It was a true back-and-forth contest in Dublin on Saturday evening.

WE PROBABLY SAW the core of the Lions front rows on display at the Aviva Stadium on Saturday.

Tadhg Furlong and Dan Cole will be the Test tightheads, but deciding who starts and who is on the bench is going to be an incredibly tough call.

On the loose side, Jack McGrath, Joe Marler and Mako Vunipola will all likely tour, while Rory Best, Dylan Hartley and Jamie George are the hooking contenders along with Ken Owens of Wales.

Ireland’s Jack McGrath Cian Healy Tadhg Furlong and John Ryan after the match Ireland's quartet of props after the win over England. Source: Inpho/Billy Stickland

Three of those four will probably be selected initially and, as is often the case during tours, the remaining man will be called upon at some point. All of these outstanding players made for an absorbing scrum contest at the weekend as Ireland hosted England on the final weekend of the Six Nations.

It was back and forth; Furlong got the better of Marler in a couple of first half drives, before Marler gave it back with interest to the Leinster man.

McGrath looked to have the slight edge on Cole, before the Englishman got on top when Cian Healy came off the bench.

On occasion, both sides were taking liberty with their angles, boring in across players, but it made for a fascinating battle.
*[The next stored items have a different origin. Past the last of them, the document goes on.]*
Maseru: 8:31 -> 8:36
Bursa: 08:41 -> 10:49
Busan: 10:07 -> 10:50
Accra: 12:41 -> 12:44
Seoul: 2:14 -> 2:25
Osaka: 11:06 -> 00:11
To start with, we’re going to look at the issues England had with their hooking. It was something we flagged up before the game, and on a number of occasions their scrum stalled because of their struggle to get the ball back to Billy Vunipola’s feet.
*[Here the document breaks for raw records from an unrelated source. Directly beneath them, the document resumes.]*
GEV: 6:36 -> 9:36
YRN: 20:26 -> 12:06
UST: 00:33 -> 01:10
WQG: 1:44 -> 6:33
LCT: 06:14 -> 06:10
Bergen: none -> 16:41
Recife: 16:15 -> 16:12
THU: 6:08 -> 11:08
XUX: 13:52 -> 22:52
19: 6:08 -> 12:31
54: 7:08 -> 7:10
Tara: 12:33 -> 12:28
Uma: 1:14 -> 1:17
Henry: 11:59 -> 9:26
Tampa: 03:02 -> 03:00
Unlike during their game against Scotland, this time England tried to pre-hook the ball, something Ireland do to great effect. This involves the hooker lifting his leg before the ball is fed, with the scrum-half placing it in behind it. It’s not legal, but referees have long since given up penalising it.

We can see below how Ben Youngs taps Hartley’s hand with the ball to let him know to be ready, and to lift his foot. This is something he only did occasionally against Scotland.

1 initial

And on that trigger, Hartley brings his right leg forward so that Youngs can drop the ball in behind it, allowing him to hook to the back row.

1 foot up

On this occasion it was a strong hook, and England retained possession quickly, but on several occasions they really struggled to navigate the ball’s passage to the back row.
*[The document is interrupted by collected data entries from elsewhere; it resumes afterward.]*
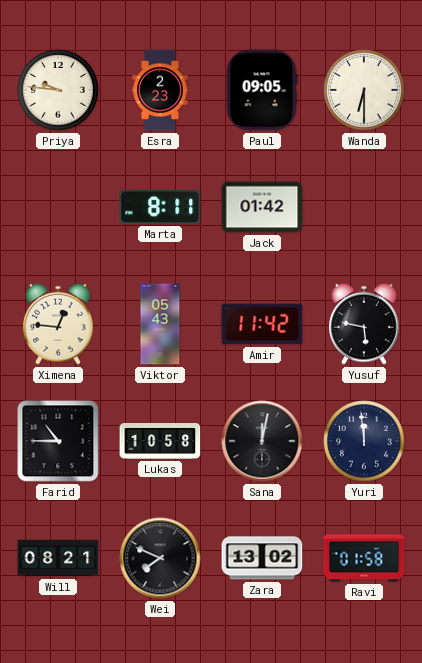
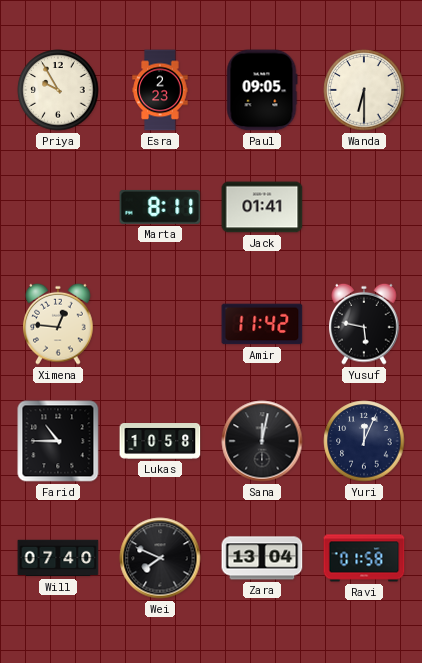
Priya: 9:46 -> 9:55
Jack: 01:42 -> 01:41
Viktor: 05:43 -> none
Yuri: 11:59 -> 12:04
Will: 08:21 -> 07:40
Zara: 13:02 -> 13:04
Later in the half it was an issue, and the poor hook led to the Irish scrum putting them under pressure, and in turn England were on the back foot, coughing up a turnover from a choke tackle.

We can see below again how Youngs taps Hartley on the shoulder to give him the signal, and that Hartley brings the leg up. But on this occasion it looks quite rushed, with Hartley appearing to try hook his leg back before the ball has arrived in the scrum. He didn’t look comfortable.

6 feed

Ireland take advantage, with both McGrath and Furlong doing well. If we start on McGrath’s side, we can see how he and Cole line up together initially, with both square, straight and steady.

6 initial

But with England having issues with the put-in, Ireland take advantage, and McGrath’s excellent drive puts Cole on the back foot. We can see how he’s slightly off balance, with his right foot just off the ground, and as a result his weight transfers onto his left.

6 cole foot

It causes Cole to turn in slightly, but he does remarkably well to remain on his feet and not give away a penalty.

On the other side of the scrum, Furlong attacks the gap between hooker Hartley and loosehead Marler, splitting the two players.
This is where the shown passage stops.